▶ [Data provided]

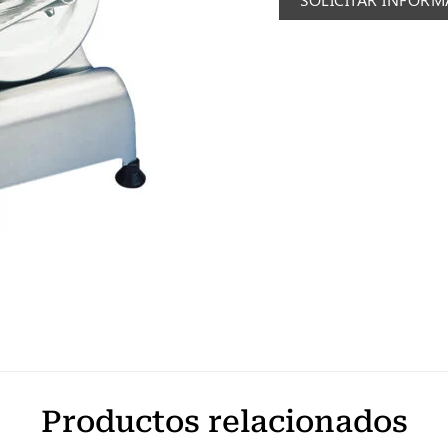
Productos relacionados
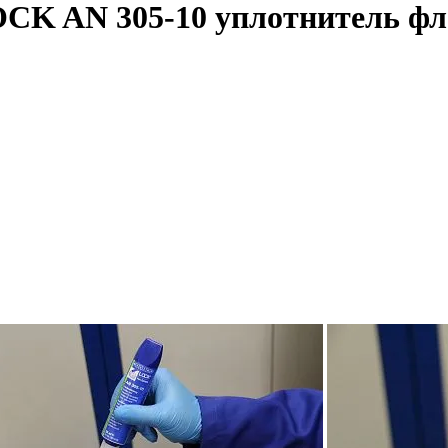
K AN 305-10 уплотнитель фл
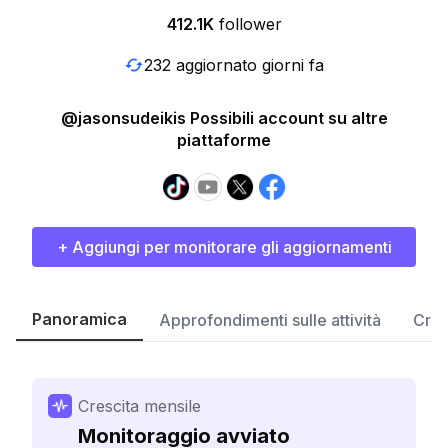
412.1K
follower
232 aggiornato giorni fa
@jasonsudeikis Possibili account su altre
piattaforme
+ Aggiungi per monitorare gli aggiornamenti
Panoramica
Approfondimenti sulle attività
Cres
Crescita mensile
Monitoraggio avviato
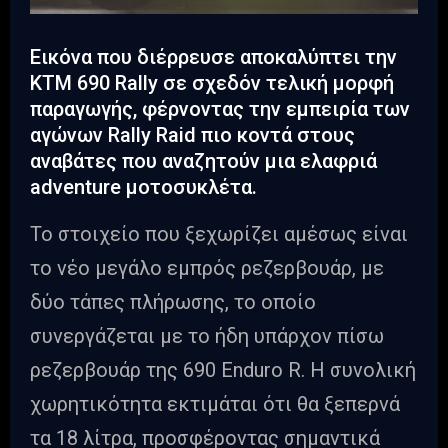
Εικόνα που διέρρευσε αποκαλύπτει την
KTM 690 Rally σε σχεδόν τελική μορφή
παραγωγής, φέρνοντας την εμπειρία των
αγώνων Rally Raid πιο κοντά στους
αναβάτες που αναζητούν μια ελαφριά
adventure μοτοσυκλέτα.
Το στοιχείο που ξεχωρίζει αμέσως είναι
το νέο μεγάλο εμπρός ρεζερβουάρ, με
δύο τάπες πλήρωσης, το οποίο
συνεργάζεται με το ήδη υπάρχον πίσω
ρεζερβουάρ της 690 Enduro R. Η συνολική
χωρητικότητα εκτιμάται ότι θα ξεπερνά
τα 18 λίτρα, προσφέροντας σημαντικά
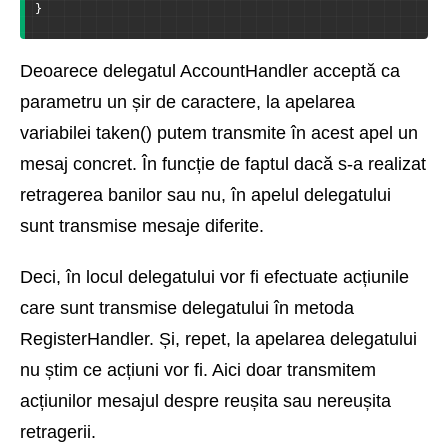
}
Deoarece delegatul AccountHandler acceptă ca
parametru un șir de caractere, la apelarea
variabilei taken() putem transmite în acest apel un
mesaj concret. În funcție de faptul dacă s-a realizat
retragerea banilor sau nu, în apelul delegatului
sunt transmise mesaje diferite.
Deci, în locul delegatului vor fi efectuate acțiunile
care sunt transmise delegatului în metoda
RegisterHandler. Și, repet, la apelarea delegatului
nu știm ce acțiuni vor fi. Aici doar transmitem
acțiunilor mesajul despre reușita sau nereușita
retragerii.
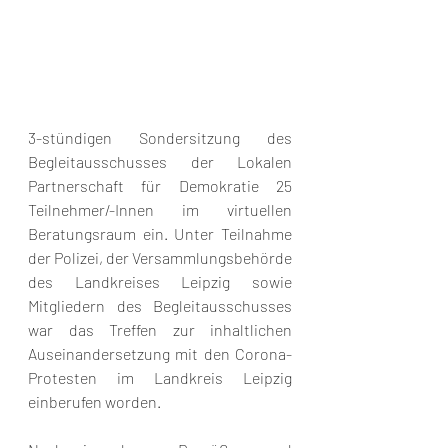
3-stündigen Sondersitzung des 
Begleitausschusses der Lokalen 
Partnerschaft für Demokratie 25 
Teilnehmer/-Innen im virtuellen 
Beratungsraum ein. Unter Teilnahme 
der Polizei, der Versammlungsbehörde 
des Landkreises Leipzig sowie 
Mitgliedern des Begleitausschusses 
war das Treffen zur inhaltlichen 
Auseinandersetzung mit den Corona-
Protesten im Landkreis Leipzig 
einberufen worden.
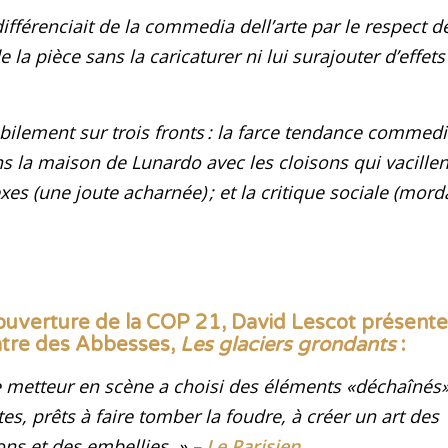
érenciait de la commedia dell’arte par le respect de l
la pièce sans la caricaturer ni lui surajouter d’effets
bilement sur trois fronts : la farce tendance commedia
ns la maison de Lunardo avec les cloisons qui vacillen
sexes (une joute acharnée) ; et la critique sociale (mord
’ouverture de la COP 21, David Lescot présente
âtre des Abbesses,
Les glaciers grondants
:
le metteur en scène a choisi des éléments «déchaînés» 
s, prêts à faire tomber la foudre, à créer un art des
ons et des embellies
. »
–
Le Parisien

▶ [What is being asked] What lines of the material above hold the string "Leipzig"? Please copy them.

▶ [Result]
des Landkreises Leipzig sowie 
Protesten im Landkreis Leipzig 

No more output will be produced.